A possibilidade de rescisão contratual por acordo é outro fator que pode contribuir para a rotatividade da mão de obra. Não há como argumentar que a facilitação da extinção dos contratos de trabalho, reduzindo seus custos, possa contribuir para a geração de empregos. Além de não gerar empregos, esta nova forma de extinção dos contratos dificilmente será algo diferente de uma fraude institucionalizada, pois a possibilidade de acordo em uma relação tão desigual somente seria verificável, e não configuraria uma fraude, em um mundo ideal, em que empregado e empregador, simultaneamente, acordassem com a mesma intenção de rescindir seu contrato de trabalho.

Com relação à jornada, é notória a intenção da lei 13.467/17 de se tornar possível a tomada de serviços em regime extraordinário exaustivo, em total desrespeito à saúde e higidez física do trabalhador, com a redução dos custos, tornando ainda mais difícil defender-se a tese de que a reforma trabalhista geraria empregos.

Não é crível que o empregador vá tomar serviços em jornada extraordinária de forma extenuante e a baixos custos, sem pausas mínimas para descanso e refeição, com a concessão de períodos esparsos de férias, e ainda assim vá se ver motivado à contratação de maior efetivo de trabalhadores.

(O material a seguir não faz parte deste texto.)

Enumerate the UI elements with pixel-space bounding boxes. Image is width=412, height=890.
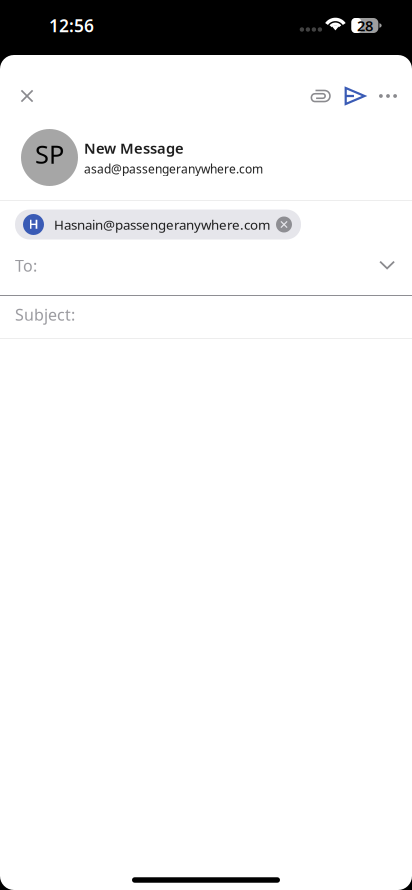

Nitidamente, o intuito da lei é reduzir os custos da produção e aumentar a carga de trabalho, para tornar desnecessárias as novas contratações.

Em recente estudo publicado pela OIT (ADASCALITEI; PIGNATTI MORANO, 2015), ao analisar as modificações legislativas trabalhistas em 110 países desenvolvidos e em desenvolvimento, entre os anos de 2008 e 2014, os autores concluem que, assim como ocorrido no Brasil, as altas crescentes das taxas de desemprego aumentaram a probabilidade de adoção de reformas do mercado de trabalho, com o intuito de conceder maior competitividade às economias, e gerar postos de trabalho.

Com relação às medidas adotadas nos países estudados, em 55% dos casos, as reformas buscaram reduzir a proteção ao emprego, atingindo não apenas nichos específicos de trabalhadores, mas a toda população, em caráter definitivo, não se tratando de mecanismo temporário de combate à crise econômica e, portanto, alterando a longo prazo a dinâmica de seus mercados de trabalho (ADASCALITEI; PIGNATTI MORANO, 2015).

Referido estudo aponta que as reduções de proteção laboral, bem como reformas liberalizadoras, que facilitam a dispensa dos trabalhadores, quando implementadas em período de crise, tendem a aumentar as taxas de desemprego no curto prazo. E, quando estas reformas foram implementadas em períodos de estabilidade econômica, não se pode observar efeito estatístico significativo no aumento dos níveis de emprego (ADASCALITEI; PIGNATTI MORANO, 2015).

Ou seja, não há evidências empíricas que justifiquem a desregulação trabalhista para a geração de empregos no Brasil. Ao contrário, há evidências de que, na década passada, durante o período de recuperação econômica, foram outros fatores (e não mudanças na legislação) que incentivaram a criação de postos formais de trabalho, como:

“Aumento e desconcentração do gasto social, aumento e diversificação do crédito interno, aumento e diversificação do saldo exportador, consolidação do regime tributário simplificado para microempresas e empresas de pequeno porte (SIMPLES) e uma maior eficácia das ações de intermediação de mão-de- obra e de fiscalização das relações e condições de trabalho nas empresas” (CARDOSO JÚNIOR, 2009).

De fato, a previsão era que a reforma trabalhista aprovada provocaria uma “desestruturação do mercado de trabalho, porque dissemina contratos atípicos, promove a informalidade e a terceirização, e outras modalidades de ocupação com baixa remuneração” (GALVÃO et al., 2017b, p. 69).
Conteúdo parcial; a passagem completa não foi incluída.